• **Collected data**
::::::
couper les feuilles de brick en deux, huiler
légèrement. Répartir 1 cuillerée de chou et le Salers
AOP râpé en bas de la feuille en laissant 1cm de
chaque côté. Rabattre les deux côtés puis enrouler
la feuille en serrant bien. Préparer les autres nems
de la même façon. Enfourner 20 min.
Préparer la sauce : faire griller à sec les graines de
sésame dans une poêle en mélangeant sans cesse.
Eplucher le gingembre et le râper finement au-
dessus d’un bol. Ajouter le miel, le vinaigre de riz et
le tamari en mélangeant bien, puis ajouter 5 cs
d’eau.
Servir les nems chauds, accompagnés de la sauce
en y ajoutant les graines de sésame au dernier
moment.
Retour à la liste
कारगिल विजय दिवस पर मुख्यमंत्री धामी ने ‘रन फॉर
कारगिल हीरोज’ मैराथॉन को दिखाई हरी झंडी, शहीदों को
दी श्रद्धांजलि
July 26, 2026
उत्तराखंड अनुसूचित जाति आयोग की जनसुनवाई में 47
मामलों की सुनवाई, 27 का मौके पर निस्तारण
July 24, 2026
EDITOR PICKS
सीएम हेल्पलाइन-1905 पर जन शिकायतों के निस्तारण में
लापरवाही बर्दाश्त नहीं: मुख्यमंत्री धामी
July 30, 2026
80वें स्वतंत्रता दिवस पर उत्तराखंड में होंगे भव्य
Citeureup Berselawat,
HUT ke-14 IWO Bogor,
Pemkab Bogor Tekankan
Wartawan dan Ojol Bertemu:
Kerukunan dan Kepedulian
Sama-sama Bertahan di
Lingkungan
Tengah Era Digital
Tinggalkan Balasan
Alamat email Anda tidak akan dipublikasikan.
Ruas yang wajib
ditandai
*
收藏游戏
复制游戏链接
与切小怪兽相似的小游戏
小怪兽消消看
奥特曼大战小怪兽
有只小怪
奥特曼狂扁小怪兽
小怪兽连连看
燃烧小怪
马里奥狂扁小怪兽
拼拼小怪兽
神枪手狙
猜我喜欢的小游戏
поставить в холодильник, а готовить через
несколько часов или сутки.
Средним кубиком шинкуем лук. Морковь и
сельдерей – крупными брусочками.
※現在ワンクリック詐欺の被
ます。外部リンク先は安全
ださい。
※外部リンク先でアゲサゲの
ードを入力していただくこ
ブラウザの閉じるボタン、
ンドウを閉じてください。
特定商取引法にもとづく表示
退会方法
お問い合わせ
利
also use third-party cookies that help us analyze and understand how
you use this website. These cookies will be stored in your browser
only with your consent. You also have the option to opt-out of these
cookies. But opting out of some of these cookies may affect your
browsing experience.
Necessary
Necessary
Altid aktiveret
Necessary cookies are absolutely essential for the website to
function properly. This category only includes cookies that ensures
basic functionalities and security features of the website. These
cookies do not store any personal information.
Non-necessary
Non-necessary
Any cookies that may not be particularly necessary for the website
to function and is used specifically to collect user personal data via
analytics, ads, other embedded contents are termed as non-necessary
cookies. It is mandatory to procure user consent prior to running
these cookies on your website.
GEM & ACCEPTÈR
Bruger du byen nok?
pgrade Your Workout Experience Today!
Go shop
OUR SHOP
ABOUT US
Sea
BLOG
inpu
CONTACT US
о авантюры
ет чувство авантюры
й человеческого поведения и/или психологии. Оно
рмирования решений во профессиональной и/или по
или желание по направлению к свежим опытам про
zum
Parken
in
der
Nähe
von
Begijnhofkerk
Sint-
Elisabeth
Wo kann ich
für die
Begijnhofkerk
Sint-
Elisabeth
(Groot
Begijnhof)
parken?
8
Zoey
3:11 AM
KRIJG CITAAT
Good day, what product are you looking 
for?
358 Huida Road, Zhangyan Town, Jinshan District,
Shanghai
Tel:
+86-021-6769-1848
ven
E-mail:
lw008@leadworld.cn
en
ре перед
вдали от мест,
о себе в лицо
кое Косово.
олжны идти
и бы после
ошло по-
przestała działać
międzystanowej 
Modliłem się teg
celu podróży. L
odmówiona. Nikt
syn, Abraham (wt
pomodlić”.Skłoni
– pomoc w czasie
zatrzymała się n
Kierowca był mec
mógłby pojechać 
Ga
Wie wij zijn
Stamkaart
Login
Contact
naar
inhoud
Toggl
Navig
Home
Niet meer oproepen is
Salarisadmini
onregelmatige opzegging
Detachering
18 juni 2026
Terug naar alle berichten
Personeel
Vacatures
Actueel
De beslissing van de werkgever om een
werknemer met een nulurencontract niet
::::::
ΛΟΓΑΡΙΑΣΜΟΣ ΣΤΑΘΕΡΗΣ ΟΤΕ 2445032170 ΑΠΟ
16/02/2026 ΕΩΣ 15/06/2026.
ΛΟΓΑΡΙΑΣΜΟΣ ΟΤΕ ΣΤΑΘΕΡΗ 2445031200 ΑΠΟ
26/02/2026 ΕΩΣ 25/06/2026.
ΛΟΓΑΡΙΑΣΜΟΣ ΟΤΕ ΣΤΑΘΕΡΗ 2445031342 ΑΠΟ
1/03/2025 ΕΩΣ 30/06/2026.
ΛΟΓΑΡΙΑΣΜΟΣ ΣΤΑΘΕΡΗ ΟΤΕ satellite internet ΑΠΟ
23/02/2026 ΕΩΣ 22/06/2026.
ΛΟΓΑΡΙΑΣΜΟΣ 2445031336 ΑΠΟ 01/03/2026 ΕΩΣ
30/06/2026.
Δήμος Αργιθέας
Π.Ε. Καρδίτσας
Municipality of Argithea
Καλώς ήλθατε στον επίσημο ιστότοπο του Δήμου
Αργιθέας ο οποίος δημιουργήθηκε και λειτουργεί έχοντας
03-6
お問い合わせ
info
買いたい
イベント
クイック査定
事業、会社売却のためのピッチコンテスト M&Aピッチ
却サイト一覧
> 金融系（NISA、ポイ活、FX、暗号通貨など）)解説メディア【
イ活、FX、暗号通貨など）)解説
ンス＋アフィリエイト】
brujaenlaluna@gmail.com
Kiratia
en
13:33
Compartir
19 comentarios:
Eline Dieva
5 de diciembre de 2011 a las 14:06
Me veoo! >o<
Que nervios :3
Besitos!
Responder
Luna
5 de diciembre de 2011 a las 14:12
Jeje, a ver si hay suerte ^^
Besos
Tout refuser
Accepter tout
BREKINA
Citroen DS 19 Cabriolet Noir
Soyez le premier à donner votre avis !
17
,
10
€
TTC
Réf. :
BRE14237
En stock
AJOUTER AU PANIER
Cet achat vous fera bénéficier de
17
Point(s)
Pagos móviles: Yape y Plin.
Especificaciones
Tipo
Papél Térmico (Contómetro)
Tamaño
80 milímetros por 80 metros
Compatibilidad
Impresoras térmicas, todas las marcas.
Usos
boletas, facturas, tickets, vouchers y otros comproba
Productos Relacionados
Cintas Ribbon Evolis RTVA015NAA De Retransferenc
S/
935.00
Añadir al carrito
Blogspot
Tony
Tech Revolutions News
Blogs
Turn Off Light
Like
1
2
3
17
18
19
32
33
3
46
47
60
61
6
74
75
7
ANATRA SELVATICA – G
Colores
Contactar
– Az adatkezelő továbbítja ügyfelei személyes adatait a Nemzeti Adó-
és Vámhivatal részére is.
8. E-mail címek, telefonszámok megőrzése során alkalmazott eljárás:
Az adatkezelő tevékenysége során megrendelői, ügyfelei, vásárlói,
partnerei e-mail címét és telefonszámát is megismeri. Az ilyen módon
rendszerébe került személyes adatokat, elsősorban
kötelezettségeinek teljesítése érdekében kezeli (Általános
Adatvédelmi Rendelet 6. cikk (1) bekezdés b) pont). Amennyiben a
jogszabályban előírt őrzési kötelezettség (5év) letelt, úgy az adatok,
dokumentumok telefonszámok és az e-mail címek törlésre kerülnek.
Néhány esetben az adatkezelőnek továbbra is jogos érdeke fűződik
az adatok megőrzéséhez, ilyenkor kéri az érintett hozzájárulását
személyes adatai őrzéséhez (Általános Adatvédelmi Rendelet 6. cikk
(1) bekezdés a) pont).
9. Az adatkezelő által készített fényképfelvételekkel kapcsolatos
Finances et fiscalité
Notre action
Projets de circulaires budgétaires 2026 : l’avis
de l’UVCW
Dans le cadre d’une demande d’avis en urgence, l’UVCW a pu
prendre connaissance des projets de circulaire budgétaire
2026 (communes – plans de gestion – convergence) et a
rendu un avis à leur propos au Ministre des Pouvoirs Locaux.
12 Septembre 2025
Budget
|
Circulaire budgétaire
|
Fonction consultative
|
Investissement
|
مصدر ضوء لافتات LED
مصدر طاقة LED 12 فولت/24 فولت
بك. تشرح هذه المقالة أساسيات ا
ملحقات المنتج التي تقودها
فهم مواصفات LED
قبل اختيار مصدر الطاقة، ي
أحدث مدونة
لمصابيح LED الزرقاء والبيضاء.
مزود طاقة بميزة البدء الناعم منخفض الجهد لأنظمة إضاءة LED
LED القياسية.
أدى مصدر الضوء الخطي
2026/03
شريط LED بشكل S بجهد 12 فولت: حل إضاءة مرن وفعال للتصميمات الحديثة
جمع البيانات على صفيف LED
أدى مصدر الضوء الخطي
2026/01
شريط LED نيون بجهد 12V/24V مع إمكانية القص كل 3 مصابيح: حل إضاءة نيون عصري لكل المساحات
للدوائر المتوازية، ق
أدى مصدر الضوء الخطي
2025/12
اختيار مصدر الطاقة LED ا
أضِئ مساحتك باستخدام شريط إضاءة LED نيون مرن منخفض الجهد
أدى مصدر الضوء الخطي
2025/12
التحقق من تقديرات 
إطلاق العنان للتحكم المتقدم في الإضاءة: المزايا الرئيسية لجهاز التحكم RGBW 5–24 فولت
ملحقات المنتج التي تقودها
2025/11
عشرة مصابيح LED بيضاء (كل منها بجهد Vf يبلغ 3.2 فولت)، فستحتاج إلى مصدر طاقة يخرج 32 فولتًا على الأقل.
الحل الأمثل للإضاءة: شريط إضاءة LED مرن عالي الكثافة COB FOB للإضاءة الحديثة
::::::
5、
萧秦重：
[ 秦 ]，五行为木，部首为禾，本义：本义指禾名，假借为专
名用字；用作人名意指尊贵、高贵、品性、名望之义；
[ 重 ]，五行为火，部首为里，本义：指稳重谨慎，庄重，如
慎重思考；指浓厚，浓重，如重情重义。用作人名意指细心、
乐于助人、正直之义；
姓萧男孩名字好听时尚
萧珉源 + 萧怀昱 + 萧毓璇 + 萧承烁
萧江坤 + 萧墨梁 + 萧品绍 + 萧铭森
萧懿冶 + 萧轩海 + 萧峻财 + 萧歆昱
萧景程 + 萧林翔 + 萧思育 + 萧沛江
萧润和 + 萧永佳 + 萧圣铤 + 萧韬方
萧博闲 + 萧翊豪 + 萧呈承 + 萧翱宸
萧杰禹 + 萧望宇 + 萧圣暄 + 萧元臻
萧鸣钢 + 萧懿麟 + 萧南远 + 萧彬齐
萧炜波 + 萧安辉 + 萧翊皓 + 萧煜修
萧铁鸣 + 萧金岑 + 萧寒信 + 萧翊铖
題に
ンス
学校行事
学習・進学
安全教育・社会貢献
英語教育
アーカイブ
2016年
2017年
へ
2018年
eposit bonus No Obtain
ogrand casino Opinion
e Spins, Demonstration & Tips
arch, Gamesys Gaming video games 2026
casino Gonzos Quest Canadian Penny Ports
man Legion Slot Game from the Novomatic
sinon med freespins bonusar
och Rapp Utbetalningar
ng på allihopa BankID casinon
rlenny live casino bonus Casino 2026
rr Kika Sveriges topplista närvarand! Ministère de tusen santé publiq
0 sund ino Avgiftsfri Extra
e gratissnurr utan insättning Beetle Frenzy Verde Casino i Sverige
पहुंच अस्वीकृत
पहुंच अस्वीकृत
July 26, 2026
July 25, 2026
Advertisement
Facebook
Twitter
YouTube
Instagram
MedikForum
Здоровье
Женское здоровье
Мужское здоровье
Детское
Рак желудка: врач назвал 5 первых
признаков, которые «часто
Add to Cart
::::::
• **Prompt**
Out of the data above, give again only the lines starting at the one holding "Finances et fiscalité" and ending at the one holding "مصدر ضوء لافتات LED", unchanged.

• **Final answer**
Finances et fiscalité
Notre action
Projets de circulaires budgétaires 2026 : l’avis
de l’UVCW
Dans le cadre d’une demande d’avis en urgence, l’UVCW a pu
prendre connaissance des projets de circulaire budgétaire
2026 (communes – plans de gestion – convergence) et a
rendu un avis à leur propos au Ministre des Pouvoirs Locaux.
12 Septembre 2025
Budget
|
Circulaire budgétaire
|
Fonction consultative
|
Investissement
|
مصدر ضوء لافتات LED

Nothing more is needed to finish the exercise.